DIRECTIONS FOR THIS TASK:
Write out exactly, excluding pictures, the lines from the one containing "Segment regions of" through the end of the data, both included.

LISTED RECORDS:
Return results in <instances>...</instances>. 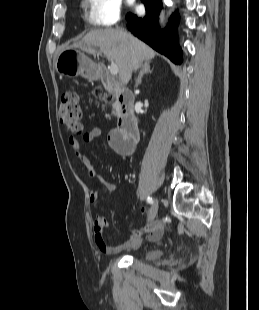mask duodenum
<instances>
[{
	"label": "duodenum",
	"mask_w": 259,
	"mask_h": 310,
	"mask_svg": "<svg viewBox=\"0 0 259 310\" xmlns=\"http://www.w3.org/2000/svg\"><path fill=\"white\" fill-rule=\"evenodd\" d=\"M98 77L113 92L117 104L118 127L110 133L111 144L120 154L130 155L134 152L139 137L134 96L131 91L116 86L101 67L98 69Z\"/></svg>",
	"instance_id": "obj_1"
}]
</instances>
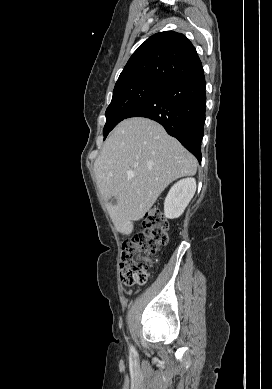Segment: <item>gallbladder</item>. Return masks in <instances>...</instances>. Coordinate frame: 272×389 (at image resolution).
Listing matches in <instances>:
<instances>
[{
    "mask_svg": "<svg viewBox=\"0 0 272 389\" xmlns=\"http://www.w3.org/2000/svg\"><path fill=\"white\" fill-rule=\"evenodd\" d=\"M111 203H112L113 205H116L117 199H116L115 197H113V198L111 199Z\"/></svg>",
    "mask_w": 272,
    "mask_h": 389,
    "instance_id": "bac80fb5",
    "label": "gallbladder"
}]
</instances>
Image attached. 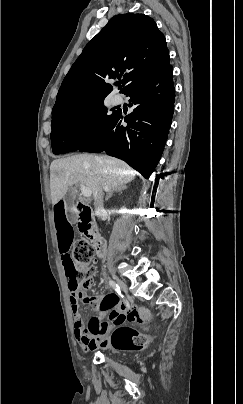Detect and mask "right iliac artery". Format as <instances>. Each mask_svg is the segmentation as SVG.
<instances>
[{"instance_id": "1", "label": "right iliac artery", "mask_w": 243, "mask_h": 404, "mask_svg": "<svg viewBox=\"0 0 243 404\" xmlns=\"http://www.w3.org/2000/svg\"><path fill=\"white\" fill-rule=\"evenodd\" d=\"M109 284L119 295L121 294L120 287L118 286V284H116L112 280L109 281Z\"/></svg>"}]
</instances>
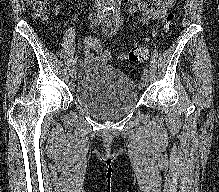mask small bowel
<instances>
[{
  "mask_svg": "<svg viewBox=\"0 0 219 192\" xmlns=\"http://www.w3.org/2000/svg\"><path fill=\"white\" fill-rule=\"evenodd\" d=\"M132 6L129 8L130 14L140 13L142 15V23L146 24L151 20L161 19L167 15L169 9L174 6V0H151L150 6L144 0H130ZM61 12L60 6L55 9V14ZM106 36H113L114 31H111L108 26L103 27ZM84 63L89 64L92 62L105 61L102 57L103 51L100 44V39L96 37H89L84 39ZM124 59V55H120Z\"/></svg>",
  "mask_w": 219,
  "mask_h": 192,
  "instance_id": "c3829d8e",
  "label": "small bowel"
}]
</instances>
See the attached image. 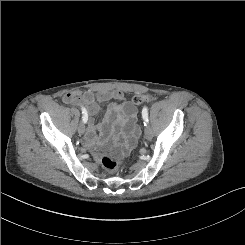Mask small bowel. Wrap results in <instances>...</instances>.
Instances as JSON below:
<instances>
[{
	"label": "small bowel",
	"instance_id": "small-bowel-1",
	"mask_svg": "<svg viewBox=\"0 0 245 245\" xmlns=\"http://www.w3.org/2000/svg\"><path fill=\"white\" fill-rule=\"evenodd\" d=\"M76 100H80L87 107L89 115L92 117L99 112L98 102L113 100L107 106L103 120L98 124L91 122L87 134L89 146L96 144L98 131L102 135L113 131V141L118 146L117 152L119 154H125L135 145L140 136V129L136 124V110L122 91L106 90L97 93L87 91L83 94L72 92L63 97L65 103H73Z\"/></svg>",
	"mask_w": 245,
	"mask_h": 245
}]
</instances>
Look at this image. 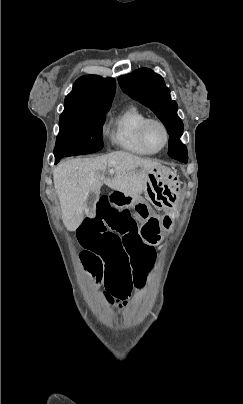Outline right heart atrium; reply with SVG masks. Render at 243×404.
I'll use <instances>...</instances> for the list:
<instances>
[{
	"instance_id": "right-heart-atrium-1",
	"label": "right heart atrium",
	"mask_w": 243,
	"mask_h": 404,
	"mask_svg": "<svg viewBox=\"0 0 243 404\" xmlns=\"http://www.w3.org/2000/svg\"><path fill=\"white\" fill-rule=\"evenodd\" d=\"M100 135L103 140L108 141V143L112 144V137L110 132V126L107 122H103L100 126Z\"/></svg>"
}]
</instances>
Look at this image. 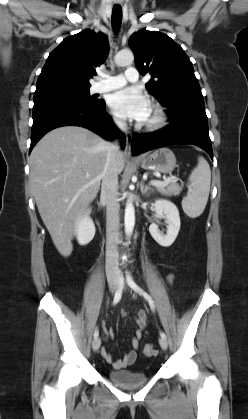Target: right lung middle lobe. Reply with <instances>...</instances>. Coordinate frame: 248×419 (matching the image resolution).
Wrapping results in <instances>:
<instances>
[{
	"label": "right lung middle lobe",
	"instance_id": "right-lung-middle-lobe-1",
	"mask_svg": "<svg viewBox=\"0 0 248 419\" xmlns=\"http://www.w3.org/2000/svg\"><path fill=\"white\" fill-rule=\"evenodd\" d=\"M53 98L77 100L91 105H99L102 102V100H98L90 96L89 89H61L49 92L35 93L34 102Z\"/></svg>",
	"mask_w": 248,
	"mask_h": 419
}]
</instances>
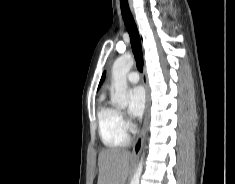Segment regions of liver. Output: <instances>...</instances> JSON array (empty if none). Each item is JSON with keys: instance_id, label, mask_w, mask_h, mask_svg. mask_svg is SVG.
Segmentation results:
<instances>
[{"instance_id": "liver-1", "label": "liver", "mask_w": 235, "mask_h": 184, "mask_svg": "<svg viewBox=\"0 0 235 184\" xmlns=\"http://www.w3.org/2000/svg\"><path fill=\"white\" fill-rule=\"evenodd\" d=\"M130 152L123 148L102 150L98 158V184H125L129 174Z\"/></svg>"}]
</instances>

YOUR RESPONSE:
Segment regions of liver. Output: <instances>...</instances> JSON array (empty if none). Each item is JSON with keys: instance_id, label, mask_w, mask_h, mask_svg. mask_svg is SVG.
Segmentation results:
<instances>
[{"instance_id": "liver-1", "label": "liver", "mask_w": 235, "mask_h": 184, "mask_svg": "<svg viewBox=\"0 0 235 184\" xmlns=\"http://www.w3.org/2000/svg\"><path fill=\"white\" fill-rule=\"evenodd\" d=\"M130 152L123 148L102 150L98 158V184H125L129 174Z\"/></svg>"}]
</instances>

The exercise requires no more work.